特にスターゲイトを通過するシーンの音場は圧巻で、視聴者の周囲を音が渦巻くように移動し、異世界へ飛ばされる感覚を強く生み出している。
本編全体を通してサラウンドの包囲感は非常に高く、重低音も終始しっかり鳴るため、SFアドベンチャーとしての迫力は十分。dts Neural:Xで再生すると、擬似的に天井方向へも音が広がり、さらに没入感が増す。

音響スコア:90点 —— チャンネルベース・サラウンドの快感が詰まった、ホームシアター向けの優秀な7.1chミックス。

総評

『スターゲイト』は、別世界へ通じるゲイトという明快なアイデアを軸に、古代文明、異星人、軍事作戦、反乱劇を一気にまとめ上げた大作SFアドベンチャーである。

細部にはツッコミどころもあるが、それも含めてローランド・エメリッヒ監督らしい娯楽映画の魅力がある。

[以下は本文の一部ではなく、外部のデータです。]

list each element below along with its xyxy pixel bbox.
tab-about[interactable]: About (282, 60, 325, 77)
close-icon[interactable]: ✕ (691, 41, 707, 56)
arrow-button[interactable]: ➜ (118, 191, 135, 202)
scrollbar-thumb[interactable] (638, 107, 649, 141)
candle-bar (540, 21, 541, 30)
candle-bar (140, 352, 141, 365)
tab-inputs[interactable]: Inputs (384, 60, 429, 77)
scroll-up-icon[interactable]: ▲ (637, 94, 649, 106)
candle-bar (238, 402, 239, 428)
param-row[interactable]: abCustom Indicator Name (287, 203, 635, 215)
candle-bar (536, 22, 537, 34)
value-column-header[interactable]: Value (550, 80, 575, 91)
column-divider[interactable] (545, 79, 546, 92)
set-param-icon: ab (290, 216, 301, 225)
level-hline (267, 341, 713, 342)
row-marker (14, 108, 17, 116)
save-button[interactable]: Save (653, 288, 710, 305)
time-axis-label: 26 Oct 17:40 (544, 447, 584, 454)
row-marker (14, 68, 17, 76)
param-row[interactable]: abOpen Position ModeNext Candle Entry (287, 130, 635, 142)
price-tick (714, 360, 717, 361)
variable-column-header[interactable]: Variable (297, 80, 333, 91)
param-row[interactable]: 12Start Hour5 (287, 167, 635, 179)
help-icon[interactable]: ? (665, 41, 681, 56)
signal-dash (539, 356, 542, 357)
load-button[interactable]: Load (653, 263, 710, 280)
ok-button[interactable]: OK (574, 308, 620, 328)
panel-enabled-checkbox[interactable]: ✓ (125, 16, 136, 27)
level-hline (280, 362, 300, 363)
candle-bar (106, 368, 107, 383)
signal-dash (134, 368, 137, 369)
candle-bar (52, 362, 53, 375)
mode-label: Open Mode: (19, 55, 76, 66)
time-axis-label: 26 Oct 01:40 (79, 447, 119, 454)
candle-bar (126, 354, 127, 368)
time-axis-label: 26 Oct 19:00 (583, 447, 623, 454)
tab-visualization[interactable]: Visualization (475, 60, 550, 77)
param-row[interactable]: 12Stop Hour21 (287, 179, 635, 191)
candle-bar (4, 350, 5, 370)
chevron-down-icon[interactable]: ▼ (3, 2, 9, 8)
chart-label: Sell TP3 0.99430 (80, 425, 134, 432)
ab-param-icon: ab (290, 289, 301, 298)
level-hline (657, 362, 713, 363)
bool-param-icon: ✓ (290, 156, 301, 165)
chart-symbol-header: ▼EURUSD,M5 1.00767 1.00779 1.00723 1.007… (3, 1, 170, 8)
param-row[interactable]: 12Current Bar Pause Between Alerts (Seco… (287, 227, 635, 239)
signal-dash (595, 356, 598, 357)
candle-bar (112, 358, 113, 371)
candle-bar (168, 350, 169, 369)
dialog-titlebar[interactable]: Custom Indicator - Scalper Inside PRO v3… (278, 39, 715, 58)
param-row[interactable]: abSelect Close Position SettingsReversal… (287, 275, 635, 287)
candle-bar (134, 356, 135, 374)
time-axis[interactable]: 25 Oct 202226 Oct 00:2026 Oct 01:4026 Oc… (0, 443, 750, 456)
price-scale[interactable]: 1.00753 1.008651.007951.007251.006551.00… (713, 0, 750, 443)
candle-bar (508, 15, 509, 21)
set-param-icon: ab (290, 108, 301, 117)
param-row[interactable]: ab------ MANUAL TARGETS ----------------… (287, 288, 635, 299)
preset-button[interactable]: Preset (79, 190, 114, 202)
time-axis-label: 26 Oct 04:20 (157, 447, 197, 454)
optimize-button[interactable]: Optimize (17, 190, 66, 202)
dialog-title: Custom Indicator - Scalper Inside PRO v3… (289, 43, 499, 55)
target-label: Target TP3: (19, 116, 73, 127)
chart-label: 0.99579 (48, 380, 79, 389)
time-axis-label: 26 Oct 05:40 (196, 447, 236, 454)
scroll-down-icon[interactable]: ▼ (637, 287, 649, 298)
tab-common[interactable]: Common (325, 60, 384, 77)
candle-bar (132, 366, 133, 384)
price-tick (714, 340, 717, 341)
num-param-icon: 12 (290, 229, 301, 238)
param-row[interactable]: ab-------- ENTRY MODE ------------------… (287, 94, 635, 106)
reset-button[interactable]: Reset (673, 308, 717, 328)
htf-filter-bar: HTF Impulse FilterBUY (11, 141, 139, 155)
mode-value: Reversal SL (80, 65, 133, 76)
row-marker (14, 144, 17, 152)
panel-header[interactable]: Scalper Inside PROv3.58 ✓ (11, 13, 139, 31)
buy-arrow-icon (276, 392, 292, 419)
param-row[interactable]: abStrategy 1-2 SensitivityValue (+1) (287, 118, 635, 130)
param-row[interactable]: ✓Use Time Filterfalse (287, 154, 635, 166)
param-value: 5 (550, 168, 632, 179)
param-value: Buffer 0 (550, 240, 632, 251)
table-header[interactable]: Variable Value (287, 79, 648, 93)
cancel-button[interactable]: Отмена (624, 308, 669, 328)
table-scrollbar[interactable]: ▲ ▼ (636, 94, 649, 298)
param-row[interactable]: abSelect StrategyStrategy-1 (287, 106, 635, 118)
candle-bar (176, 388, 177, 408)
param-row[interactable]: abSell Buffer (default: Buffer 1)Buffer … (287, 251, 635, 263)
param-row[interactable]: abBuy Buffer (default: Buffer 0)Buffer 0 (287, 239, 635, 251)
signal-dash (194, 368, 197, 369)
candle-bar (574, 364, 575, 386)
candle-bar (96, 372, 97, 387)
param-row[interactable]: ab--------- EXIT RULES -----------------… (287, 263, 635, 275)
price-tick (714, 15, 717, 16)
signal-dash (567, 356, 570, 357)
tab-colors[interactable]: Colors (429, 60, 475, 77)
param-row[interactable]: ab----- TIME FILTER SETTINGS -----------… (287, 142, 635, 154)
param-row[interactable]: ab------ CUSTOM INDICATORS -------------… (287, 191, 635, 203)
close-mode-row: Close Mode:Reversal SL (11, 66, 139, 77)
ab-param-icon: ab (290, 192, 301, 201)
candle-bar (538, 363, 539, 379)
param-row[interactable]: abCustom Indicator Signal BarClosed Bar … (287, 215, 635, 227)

後の『インデペンデンス・デイ』へつながる、分かりやすく大きな物語を見せる作風の原点に近い一本と言っていい。

Blu-rayは映像こそ2Kマスター相応だが、音響の完成度は非常に高い。レーザーディスク時代から語られてきたサラウンドの魅力は今も十分通用し、ホームシアターで楽しむ価値の高いディスクである。

総合スコア:85点 —— 古代文明SFのロマンとサラウンドの快感が噛み合った、エメリッヒ流SFアドベンチャーの快作。